The gateway delivers desired state. The supervisor applies it locally, keeps last-known-good config when refresh fails, and leaves static isolation controls in place until the sandbox is recreated. Live operations such as config refresh, policy updates, credential delivery, log push, connect, exec, file sync, and relay setup use the same authenticated gateway-supervisor relationship.

## Supervisor Protection Layers

The supervisor is the sandbox-local enforcement component. It starts before the
agent process, prepares the sandbox runtime, fetches gateway configuration, and
then launches the agent under the active policy.

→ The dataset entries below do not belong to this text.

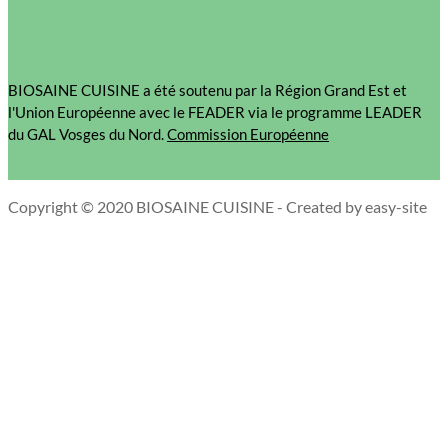
BIOSAINE CUISINE a été soutenu par la Région Grand Est et
l'Union Européenne avec le FEADER via le programme LEADER
du GAL Vosges du Nord.
Commission Européenne
Copyright © 2020 BIOSAINE CUISINE - Created by easy-site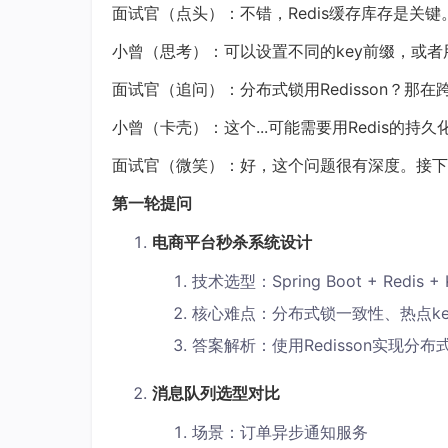
面试官（点头）：不错，Redis缓存库存是关键
小曾（思考）：可以设置不同的key前缀，或者用
面试官（追问）：分布式锁用Redisson？那
小曾（卡壳）：这个...可能需要用Redis的持久化机
面试官（微笑）：好，这个问题很有深度。接下
第一轮提问
电商平台秒杀系统设计
技术选型：Spring Boot + Redis 
核心难点：分布式锁一致性、热点ke
答案解析：使用Redisson实现分布式
消息队列选型对比
场景：订单异步通知服务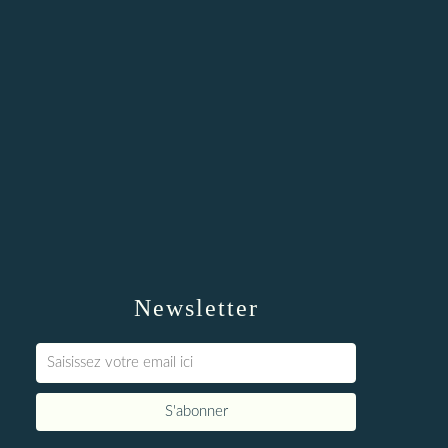
Newsletter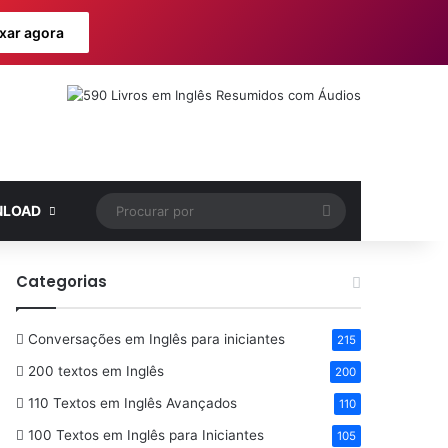
xar agora
Procurar
LOAD
por
Categorias
Conversações em Inglês para iniciantes
215
200 textos em Inglês
200
110 Textos em Inglês Avançados
110
100 Textos em Inglês para Iniciantes
105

| Protection layer | Supervisor responsibility                                                                                                                                         |
| ---------------- | ----------------------------------------------------------------------------------------------------------------------------------------------------------------- |
| Process          | Drops privileges, applies process identity rules, disables privilege escalation paths, and starts the agent as a restricted child process.                        |
| Filesystem       | Applies filesystem policy before the agent starts so undeclared paths are inaccessible and declared paths are read-only or read-write as configured.              |
| Network          | Routes ordinary egress through the policy proxy so destination, port, binary identity, and L7 request rules can be evaluated before traffic leaves the sandbox.   |
| Credentials      | Receives credential material from the gateway and injects it only through configured policy paths or request-time proxy rules.                                    |
| Inference        | Intercepts `https://inference.local` and forwards model traffic through the configured inference route instead of exposing provider credentials to the agent.     |
| Observability    | Emits local security and lifecycle logs, pushes sandbox logs to the gateway, and keeps relay endpoints available for connect, exec, and file transfer operations. |

Static controls such as filesystem and process isolation are established at
sandbox start and require sandbox recreation to change. Dynamic controls such as
network policy, credential delivery, and inference routing can refresh over the
live gateway-supervisor session.

## Ecosystem Integration

OpenShell integrates with infrastructure ecosystems instead of replacing them. Runtimes, schedulers, secret stores, identity providers, workload identity systems, image pipelines, storage, and GPU or device exposure remain owned by the platforms that provide them.

The gateway owns OpenShell control-plane semantics: sandbox state, lifecycle ordering, policy and settings resolution, credential mapping, authorization, inference configuration, and relay coordination. Drivers translate those semantics into platform-native operations.

The supervisor owns OpenShell sandbox semantics. Filesystem policy, process privilege reduction, network proxying, inference interception, credential injection, security logging, and gateway relay behavior stay consistent across Docker, Podman, Kubernetes, VM-backed sandboxes, and future integrations.